Stored records
::::

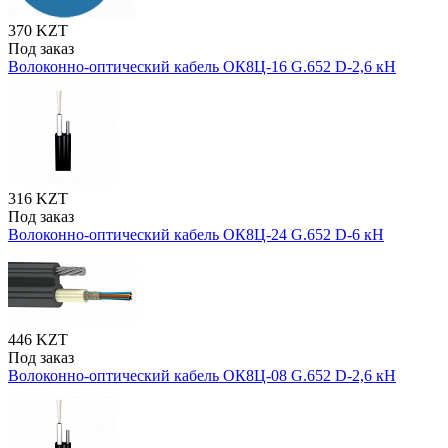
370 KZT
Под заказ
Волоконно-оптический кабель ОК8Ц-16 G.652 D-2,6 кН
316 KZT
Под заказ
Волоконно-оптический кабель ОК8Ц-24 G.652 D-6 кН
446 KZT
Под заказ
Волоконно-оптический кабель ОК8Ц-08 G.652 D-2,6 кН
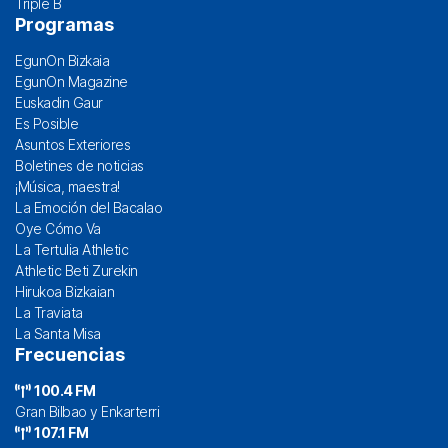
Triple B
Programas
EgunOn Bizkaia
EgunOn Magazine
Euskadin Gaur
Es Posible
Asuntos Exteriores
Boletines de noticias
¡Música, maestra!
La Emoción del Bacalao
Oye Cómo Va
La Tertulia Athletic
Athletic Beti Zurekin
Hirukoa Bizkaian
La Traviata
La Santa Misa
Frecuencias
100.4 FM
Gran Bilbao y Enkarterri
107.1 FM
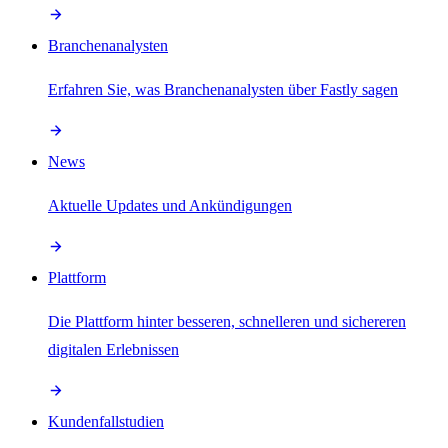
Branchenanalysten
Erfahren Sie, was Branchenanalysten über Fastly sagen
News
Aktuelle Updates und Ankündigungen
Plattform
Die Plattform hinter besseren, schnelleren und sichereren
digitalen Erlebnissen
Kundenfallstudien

::::

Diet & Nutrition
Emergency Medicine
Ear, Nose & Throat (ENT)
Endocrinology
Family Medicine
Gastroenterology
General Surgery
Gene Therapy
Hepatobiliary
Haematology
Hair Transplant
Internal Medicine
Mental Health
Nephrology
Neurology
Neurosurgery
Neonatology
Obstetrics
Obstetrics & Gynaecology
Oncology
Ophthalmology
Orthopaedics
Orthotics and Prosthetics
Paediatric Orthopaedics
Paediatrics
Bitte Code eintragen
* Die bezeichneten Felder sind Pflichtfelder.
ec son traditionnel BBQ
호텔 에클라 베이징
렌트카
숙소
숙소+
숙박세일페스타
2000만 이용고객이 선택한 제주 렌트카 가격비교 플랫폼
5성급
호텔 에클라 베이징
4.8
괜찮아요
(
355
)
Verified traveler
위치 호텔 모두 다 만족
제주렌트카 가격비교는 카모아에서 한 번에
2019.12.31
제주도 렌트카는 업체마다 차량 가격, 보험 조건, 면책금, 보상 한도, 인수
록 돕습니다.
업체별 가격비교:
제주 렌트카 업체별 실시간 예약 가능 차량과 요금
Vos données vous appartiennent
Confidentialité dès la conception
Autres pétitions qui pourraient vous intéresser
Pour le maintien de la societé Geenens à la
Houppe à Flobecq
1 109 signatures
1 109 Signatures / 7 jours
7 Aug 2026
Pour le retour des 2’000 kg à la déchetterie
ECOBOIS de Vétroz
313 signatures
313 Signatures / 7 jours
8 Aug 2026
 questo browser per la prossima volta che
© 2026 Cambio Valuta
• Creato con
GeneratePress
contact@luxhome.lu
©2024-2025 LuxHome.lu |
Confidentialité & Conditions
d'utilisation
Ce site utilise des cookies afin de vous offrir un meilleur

::::

• **EXERCISE PROMPT**
Find and copy every line in the entries above where the string "vous" occurs.

• **WRITTEN REPLY**
Vos données vous appartiennent
Autres pétitions qui pourraient vous intéresser
Ce site utilise des cookies afin de vous offrir un meilleur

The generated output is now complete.